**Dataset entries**

───

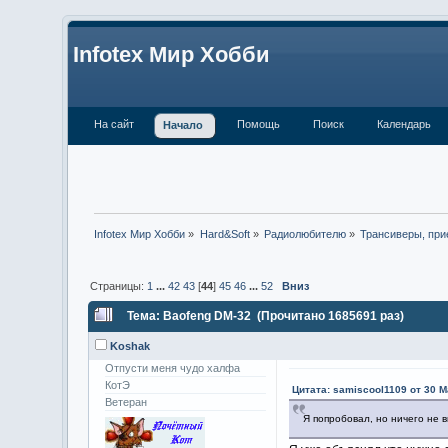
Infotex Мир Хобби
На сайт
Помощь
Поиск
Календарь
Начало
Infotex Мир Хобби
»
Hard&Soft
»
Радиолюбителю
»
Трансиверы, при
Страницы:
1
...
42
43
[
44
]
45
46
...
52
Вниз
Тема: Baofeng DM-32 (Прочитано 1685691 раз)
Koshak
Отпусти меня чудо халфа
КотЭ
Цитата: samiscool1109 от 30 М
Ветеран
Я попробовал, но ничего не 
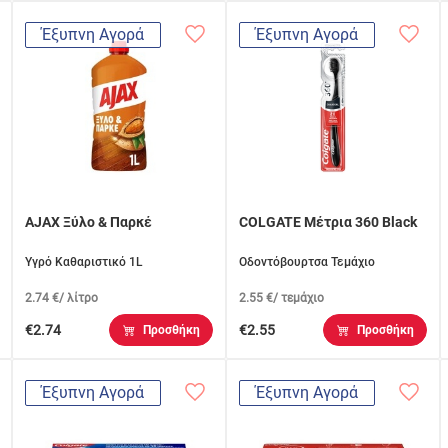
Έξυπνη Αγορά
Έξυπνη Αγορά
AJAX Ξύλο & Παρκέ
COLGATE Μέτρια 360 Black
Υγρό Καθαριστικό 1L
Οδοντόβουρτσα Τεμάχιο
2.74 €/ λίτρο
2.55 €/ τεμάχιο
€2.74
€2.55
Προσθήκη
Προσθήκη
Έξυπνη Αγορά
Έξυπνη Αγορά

───

What is needed is a word-for-word copy of the records above, excluding pictures.

**Completed exercise**
Infotex Мир Хобби
На сайт
Помощь
Поиск
Календарь
Начало
Infotex Мир Хобби
»
Hard&Soft
»
Радиолюбителю
»
Трансиверы, при
Страницы:
1
...
42
43
[
44
]
45
46
...
52
Вниз
Тема: Baofeng DM-32 (Прочитано 1685691 раз)
Koshak
Отпусти меня чудо халфа
КотЭ
Цитата: samiscool1109 от 30 М
Ветеран
Я попробовал, но ничего не 
Έξυπνη Αγορά
Έξυπνη Αγορά
AJAX Ξύλο & Παρκέ
COLGATE Μέτρια 360 Black
Υγρό Καθαριστικό 1L
Οδοντόβουρτσα Τεμάχιο
2.74 €/ λίτρο
2.55 €/ τεμάχιο
€2.74
€2.55
Προσθήκη
Προσθήκη
Έξυπνη Αγορά
Έξυπνη Αγορά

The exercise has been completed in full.